1993年4月〜
1996年 3月:
三菱電機株式会社 伊丹製作所
1998年4月〜
1999年3月:
理化学研究所 生体ミメティックセンサー研究チーム ジュニアリサーチアソシエイト
1999年4月〜
2000年3月:
神戸大学 大学院自然科学研究科 研究生
2000年4月〜
2007年3月:
公立はこだて未来大学 システム情報科学部 助手
2007年11月〜:
信州大学 ファイバーナノテク国際若手研究者育成拠点 特任助教
神戸大学 大学院理学研究科 修士課程(地球科学専攻)1993年修了
神戸大学 大学院自然科学研究科 博士後期課程(知能科学専攻)1999年修了 博士(理学)

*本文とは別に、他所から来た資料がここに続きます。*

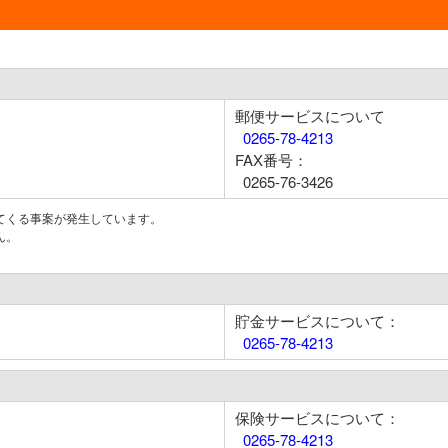
郵便サービスについて
0265-78-4213
FAX番号：
0265-76-3426
てくる事案が発生しています。
ん。
貯金サービスについて：
0265-78-4213
保険サービスについて：
0265-78-4213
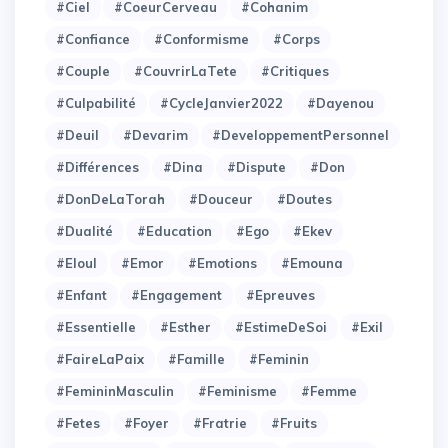
#Ciel
#CoeurCerveau
#Cohanim
#Confiance
#Conformisme
#Corps
#Couple
#CouvrirLaTete
#Critiques
#Culpabilité
#CycleJanvier2022
#Dayenou
#Deuil
#Devarim
#DeveloppementPersonnel
#Différences
#Dina
#Dispute
#Don
#DonDeLaTorah
#Douceur
#Doutes
#Dualité
#Education
#Ego
#Ekev
#Eloul
#Emor
#Emotions
#Emouna
#Enfant
#Engagement
#Epreuves
#Essentielle
#Esther
#EstimeDeSoi
#Exil
#FaireLaPaix
#Famille
#Feminin
#FemininMasculin
#Feminisme
#Femme
#Fetes
#Foyer
#Fratrie
#Fruits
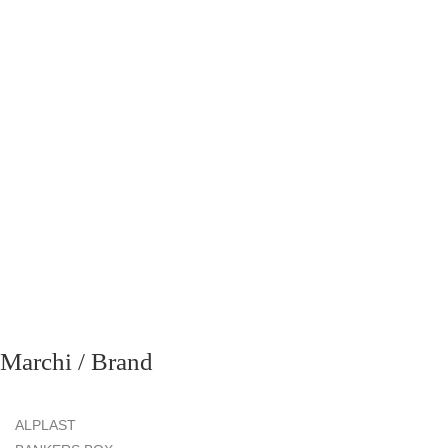
richiesta
Marchi / Brand
ALPLAST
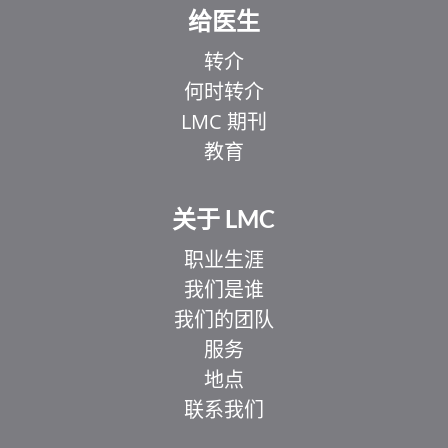
给医生
转介
何时转介
LMC 期刊
教育
关于 LMC
职业生涯
我们是谁
我们的团队
服务
地点
联系我们
EL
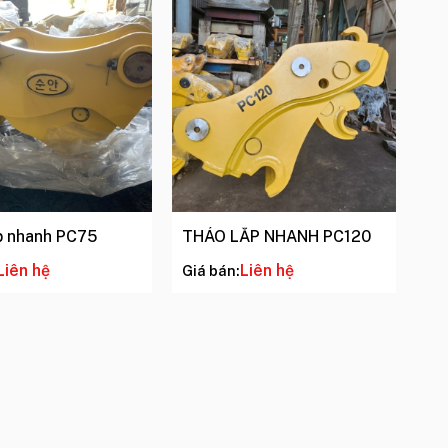
p nhanh PC75
THÁO LẮP NHANH PC120
Liên hệ
Liên hệ
Giá bán:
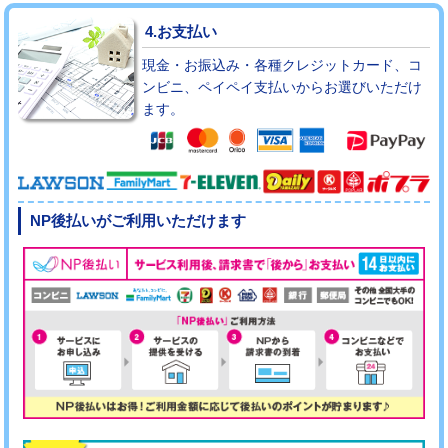
4.お支払い
現金・お振込み・各種クレジットカード、コ
ンビニ、ペイペイ支払いからお選びいただけ
ます。
NP後払いがご利用いただけます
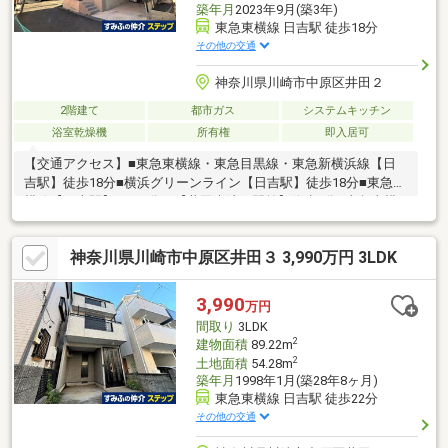
築年月
2023年9月(築3年)
東急東横線 日吉駅 徒歩18分
その他の交通
神奈川県川崎市中原区井田２
2階建て
都市ガス
システムキッチン
浴室乾燥機
所有権
即入居可
【交通アクセス】■東急東横線・東急目黒線・東急新横浜線【日
吉駅】徒歩18分■横浜グリーンライン【日吉駅】徒歩18分■東急東
横線【日吉駅】バス8分 【井田病院正門前】停歩3分■東急東横
線・東急目黒線【元住吉駅】徒歩23分【物件の特徴】●南東・北
東の角地●角地のため、陽当り良好・風通し良好●2023年9月築
神奈川県川崎市中原区井田３ 3,990万円 3LDK
室内丁寧にお使いです●陽当りの良い2階LDKは約15.3帖のゆった
りとした空間●車庫は屋根付きで大切なお車を雨風から守ります
（車種による）●前面道路の交通量が少なく、小さいお子様がい
3,990
万円
らっしゃっても安心です
間取り
3LDK
2
建物面積
89.22m
2
土地面積
54.28m
築年月
1998年1月(築28年8ヶ月)
東急東横線 日吉駅 徒歩22分
その他の交通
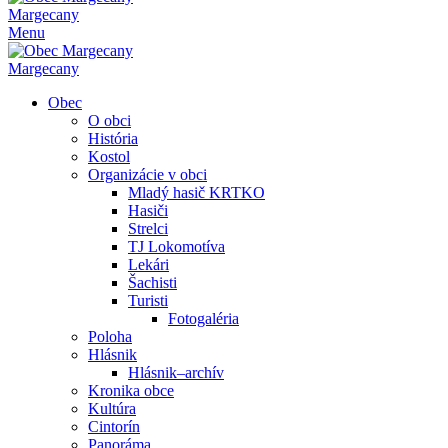
Margecany
Menu
Margecany
Obec
O obci
História
Kostol
Organizácie v obci
Mladý hasič KRTKO
Hasiči
Strelci
TJ Lokomotíva
Lekári
Šachisti
Turisti
Fotogaléria
Poloha
Hlásnik
Hlásnik–archív
Kronika obce
Kultúra
Cintorín
Panoráma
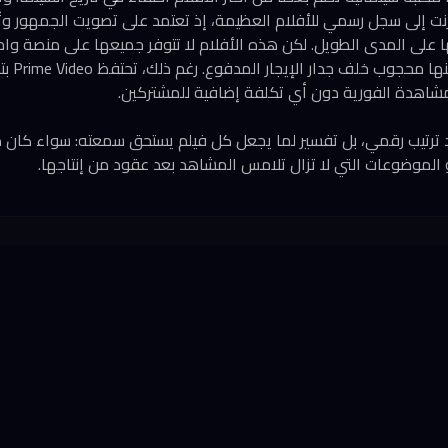
إنترنت إلى سجل رسمي للأفلام العظيمة، إذ تعتمد على تصويت الجمهور وتُ
وأخرى على
رد ترتيب رقمي، بل تفسير لما يجعل كل فيلم يستحق سمعته: سواء كان 
 أو الموضوعات التي لا تزال تلامس المشاهد بعد عقود من إنتاجها.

Best Paper Award in CASYS ‘98(1998年)
Best Paper Award in CASYS ’05(2005年)
下等動物の知能に興味があります。人間の知能とは、環境を自分に合うように改変する能力です。一方、下等動物の知能とは、自分を改変して環境と調和する能力です。私は下等動物の知能の解明へ向け、オカダンゴムシをモデル生物とした行動実験を行ってきました。最近の実験では、この動物が忌避する水で囲まれた環状通路を用意し、その中央に小さな障害物を数十個配置して、個体を放置しました。視覚の乏しいこの動物は、歩みを進めるたびに水へ接触してしまうため、当初は障害物を迂回しつつ通路上を逃げ惑いましたが、しばらくすると、障害物に出会うと高頻度で乗り上がり、数個を伝い歩くこともありました。これらの行動は、通路を壁で囲った場合には現れませんでした。この結果より、オカダンゴムシは、触角を用いて水や障害物の配置を知り、水から遠ざかるためにわざわざ障害物に乗り上がったと考えました。本テニュアトラックシステムでは、個体を自動で追尾撮影するシステムを用いてこの実験中の触角運動の詳細な解析を行い、乗り上がりの発現に関与する触角運動様式を明らかにします。この研究を皮切りに、触覚を主な空間認知の手段とする下等な動物に備わると予想される、局所性の触覚から大域性の空間認知を可能にする未知の神経機構の解明を目指し、下等動物の知能の解明に迫ります。
オカダンゴムシにおける、局所的な触角入力から大域的な外界の認知を司る神経機構を解明するための神経生理学的研究、および、その機構の数理モデルの構築を目指す数理・計算機科学的研究を立ち上げたいと考えています。これらの研究は、精巧なダンゴムシロボットの製作に繋がると期待されます。そして、その過程で、常に下等動物の知能とは何か、彼らに心はあるのか、そして心とは何か、という科学の最大の問題を考え続けていきたいと思います。